▶ **DATASET**
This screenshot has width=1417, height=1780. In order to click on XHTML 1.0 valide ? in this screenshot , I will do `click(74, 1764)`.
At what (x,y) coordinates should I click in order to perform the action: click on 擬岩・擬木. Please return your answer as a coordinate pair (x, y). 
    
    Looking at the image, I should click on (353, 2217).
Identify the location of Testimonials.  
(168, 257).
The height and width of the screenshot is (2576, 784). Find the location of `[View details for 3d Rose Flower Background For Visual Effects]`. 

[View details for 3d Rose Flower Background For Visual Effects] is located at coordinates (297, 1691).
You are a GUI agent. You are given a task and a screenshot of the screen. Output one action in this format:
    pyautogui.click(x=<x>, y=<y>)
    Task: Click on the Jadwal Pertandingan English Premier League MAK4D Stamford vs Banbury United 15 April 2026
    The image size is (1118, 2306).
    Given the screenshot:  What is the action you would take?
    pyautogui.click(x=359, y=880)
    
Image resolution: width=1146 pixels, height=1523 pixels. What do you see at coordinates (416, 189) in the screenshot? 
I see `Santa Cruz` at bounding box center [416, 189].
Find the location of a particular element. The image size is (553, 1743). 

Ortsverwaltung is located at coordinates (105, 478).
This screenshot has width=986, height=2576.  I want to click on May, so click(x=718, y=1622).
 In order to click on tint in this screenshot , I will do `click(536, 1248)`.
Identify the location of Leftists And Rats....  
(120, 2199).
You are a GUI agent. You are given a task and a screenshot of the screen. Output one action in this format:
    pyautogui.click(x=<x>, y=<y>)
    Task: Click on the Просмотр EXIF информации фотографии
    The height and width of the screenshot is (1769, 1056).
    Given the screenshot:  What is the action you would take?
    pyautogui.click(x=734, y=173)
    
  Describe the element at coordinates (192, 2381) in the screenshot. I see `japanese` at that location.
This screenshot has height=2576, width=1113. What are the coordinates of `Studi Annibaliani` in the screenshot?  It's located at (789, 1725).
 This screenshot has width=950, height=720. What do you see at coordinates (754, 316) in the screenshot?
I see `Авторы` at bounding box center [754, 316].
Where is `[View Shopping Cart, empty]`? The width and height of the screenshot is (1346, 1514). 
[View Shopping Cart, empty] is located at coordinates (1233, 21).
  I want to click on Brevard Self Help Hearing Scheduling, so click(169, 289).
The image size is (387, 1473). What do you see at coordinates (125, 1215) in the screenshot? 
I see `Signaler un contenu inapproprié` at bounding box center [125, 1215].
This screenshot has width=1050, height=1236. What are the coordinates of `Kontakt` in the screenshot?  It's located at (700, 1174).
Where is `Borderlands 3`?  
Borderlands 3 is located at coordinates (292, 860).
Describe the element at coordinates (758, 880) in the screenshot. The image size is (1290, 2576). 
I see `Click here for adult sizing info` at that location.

▶ **PROBLEM DETAILS**
Give back, word for word, only the lines above from the line holding "In order to click on tint" to the line holding "The height and width of the screenshot is (1769, 1056).", both included.

▶ **SOLUTION**
 In order to click on tint in this screenshot , I will do `click(536, 1248)`.
Identify the location of Leftists And Rats....  
(120, 2199).
You are a GUI agent. You are given a task and a screenshot of the screen. Output one action in this format:
    pyautogui.click(x=<x>, y=<y>)
    Task: Click on the Просмотр EXIF информации фотографии
    The height and width of the screenshot is (1769, 1056).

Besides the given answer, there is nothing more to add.